20. The voltage-controlled tunable filter of claim 1, wherein said at said at least one tunable capacitor included within said first or said second resonator is at least one semiconductor tunable capacitor.

21. The voltage-controlled tunable filter of claim 1, wherein the center frequency of said tunable filter is tuned by changing the capacitance of said tunable capacitor by changing the bias voltage.

22. The voltage-controlled tunable filter of claim 1, wherein the center frequency of said filter is step-changed by switching said at least one PIN diode to vary the resonator length.

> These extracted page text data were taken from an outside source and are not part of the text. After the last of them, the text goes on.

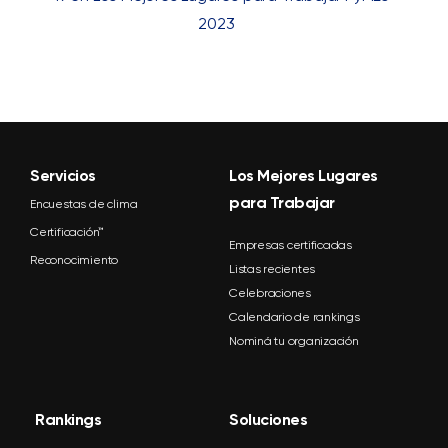
2023
Servicios
Los Mejores Lugares
para Trabajar
Encuestas de clima
Certificación™
Empresas certificadas
Reconocimiento
Listas recientes
Celebraciones
Calendario de rankings
Nominá tu organización
Rankings
Soluciones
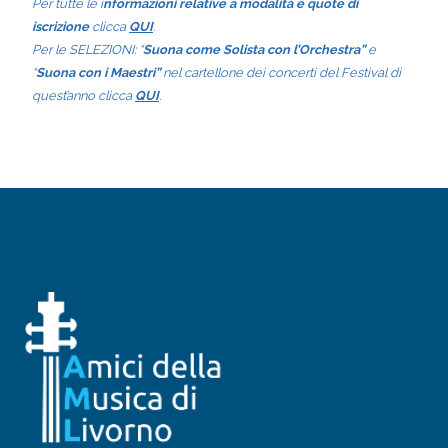
Per tutte le i
nformazioni relative a modalità e quote di
iscrizione
clicca
QUI
.
Per le SELEZIONI: “
Suona come Solista con l’Orchestra”
e
“
Suona con i Maestri”
nel cartellone dei concerti del Festival di
quest’anno clicca
QUI
.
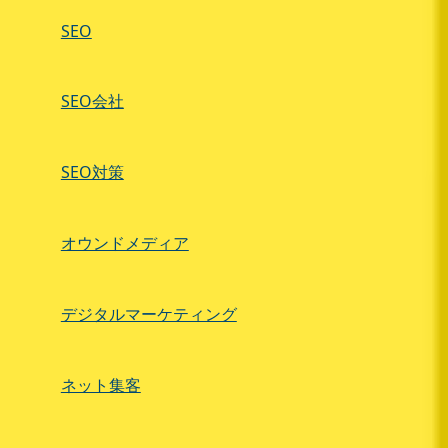
SEO
SEO会社
SEO対策
オウンドメディア
デジタルマーケティング
ネット集客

23. A method of tuning a filter by applying a voltage, comprising: varying the capacitance of a tunable capacitor by applying a voltage, said tunable capacitor included in a first resonator, said first resonator further including at least one PIN diode; and varying the capacitance of a tunable capacitor by applying a voltage, said tunable capacitor included in a second resonator, said second resonator further including at least one PIN diode and is coupled to said first resonator.

24. The method of claim 1, further comprising step-changing the center frequency of said filter by switching said PIN diodes to vary the resonator length of said first and/or said second resonators.

25. The method of claim 24, further comprising coupling a low-pass section between a coupling line coupling said first and said second resonator and an input port.

26. The method of claim 25, wherein said first resonator is coupled to said second resonator through proximity coupling.